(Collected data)
• • • •

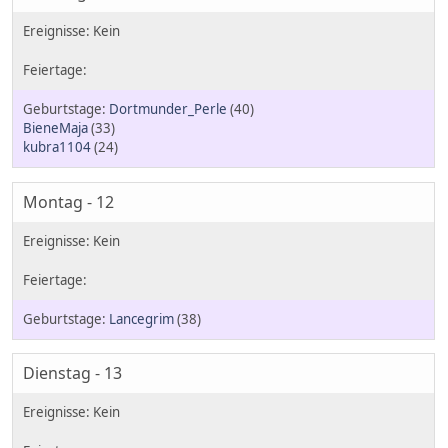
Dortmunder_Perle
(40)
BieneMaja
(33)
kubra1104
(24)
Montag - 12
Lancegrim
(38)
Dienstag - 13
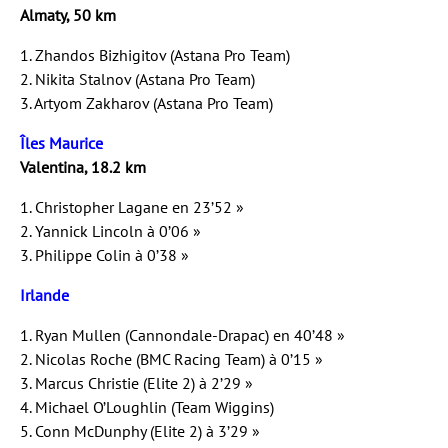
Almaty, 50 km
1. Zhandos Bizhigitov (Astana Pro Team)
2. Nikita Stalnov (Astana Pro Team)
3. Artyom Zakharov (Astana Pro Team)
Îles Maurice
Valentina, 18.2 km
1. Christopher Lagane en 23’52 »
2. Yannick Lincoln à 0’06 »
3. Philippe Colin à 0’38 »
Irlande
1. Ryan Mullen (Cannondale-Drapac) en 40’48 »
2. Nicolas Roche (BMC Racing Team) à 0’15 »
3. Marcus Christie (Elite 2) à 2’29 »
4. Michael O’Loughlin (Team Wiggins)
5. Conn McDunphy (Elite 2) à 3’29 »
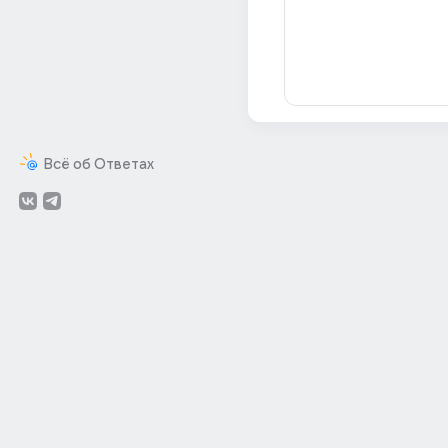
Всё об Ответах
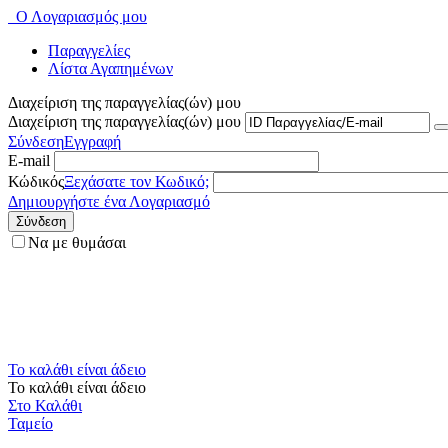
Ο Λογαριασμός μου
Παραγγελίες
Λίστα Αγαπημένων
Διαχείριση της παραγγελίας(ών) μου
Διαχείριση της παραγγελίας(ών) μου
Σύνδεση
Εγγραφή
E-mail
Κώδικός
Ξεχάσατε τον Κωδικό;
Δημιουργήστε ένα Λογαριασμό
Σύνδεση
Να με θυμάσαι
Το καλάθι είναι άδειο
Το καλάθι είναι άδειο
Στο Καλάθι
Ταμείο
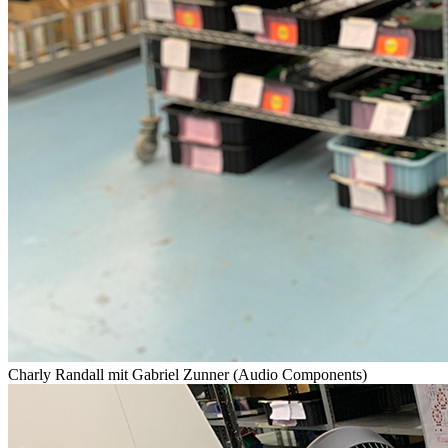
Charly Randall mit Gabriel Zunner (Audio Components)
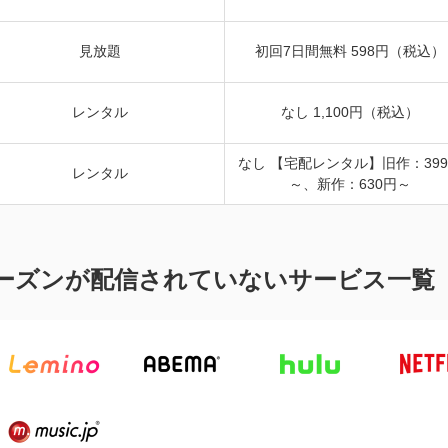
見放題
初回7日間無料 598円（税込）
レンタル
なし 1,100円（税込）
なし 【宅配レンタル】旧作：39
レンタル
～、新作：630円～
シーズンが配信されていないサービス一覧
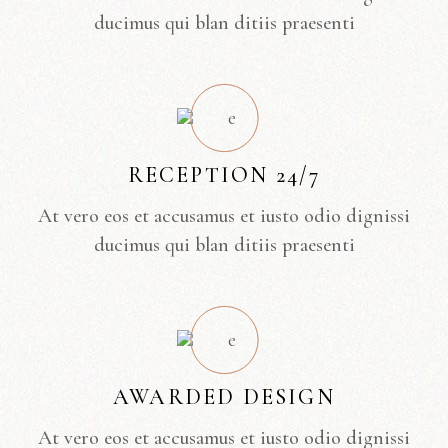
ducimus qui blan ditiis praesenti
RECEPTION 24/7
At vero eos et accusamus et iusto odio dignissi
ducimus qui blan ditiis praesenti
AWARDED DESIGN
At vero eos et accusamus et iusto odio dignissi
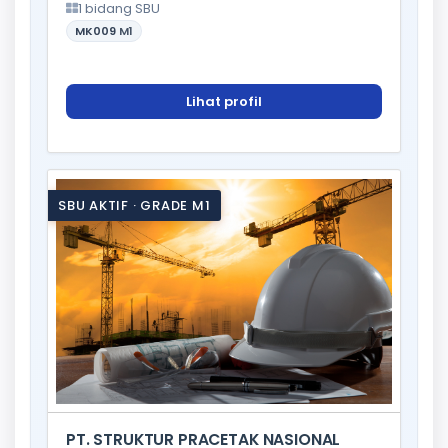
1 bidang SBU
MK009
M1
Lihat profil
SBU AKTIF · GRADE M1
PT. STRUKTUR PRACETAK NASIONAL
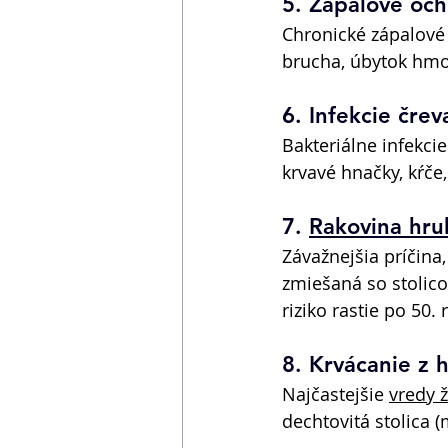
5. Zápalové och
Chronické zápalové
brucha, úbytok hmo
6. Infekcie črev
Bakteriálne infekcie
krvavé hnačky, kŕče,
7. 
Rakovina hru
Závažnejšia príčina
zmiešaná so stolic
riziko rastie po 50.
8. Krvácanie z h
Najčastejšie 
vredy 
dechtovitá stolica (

• • • •

What you should do: With the pictures removed, return all the entries exactly.

Result for this task:
Dortmunder_Perle
(40)
BieneMaja
(33)
kubra1104
(24)
Montag - 12
Lancegrim
(38)
Dienstag - 13
Almaty, 50 km
1. Zhandos Bizhigitov (Astana Pro Team)
2. Nikita Stalnov (Astana Pro Team)
3. Artyom Zakharov (Astana Pro Team)
Îles Maurice
Valentina, 18.2 km
1. Christopher Lagane en 23’52 »
2. Yannick Lincoln à 0’06 »
3. Philippe Colin à 0’38 »
Irlande
1. Ryan Mullen (Cannondale-Drapac) en 40’48 »
2. Nicolas Roche (BMC Racing Team) à 0’15 »
3. Marcus Christie (Elite 2) à 2’29 »
4. Michael O’Loughlin (Team Wiggins)
5. Conn McDunphy (Elite 2) à 3’29 »
Всё об Ответах
Ο Λογαριασμός μου
Παραγγελίες
Λίστα Αγαπημένων
Διαχείριση της παραγγελίας(ών) μου
Διαχείριση της παραγγελίας(ών) μου
Σύνδεση
Εγγραφή
E-mail
Κώδικός
Ξεχάσατε τον Κωδικό;
Δημιουργήστε ένα Λογαριασμό
Σύνδεση
Να με θυμάσαι
Το καλάθι είναι άδειο
Το καλάθι είναι άδειο
Στο Καλάθι
Ταμείο
Charly Randall mit Gabriel Zunner (Audio Components)
見放題
初回7日間無料 598円（税込）
レンタル
なし 1,100円（税込）
なし 【宅配レンタル】旧作：39
レンタル
～、新作：630円～
シーズンが配信されていないサービス一覧
ducimus qui blan ditiis praesenti
RECEPTION 24/7
At vero eos et accusamus et iusto odio dignissi
ducimus qui blan ditiis praesenti
AWARDED DESIGN
At vero eos et accusamus et iusto odio dignissi
1 bidang SBU
MK009
M1
Lihat profil
SBU AKTIF · GRADE M1
PT. STRUKTUR PRACETAK NASIONAL
5. Zápalové och
Chronické zápalové
brucha, úbytok hmo
6. Infekcie črev
Bakteriálne infekcie
krvavé hnačky, kŕče,
7. 
Rakovina hru
Závažnejšia príčina
zmiešaná so stolic
riziko rastie po 50.
8. Krvácanie z h
Najčastejšie 
vredy 
dechtovitá stolica (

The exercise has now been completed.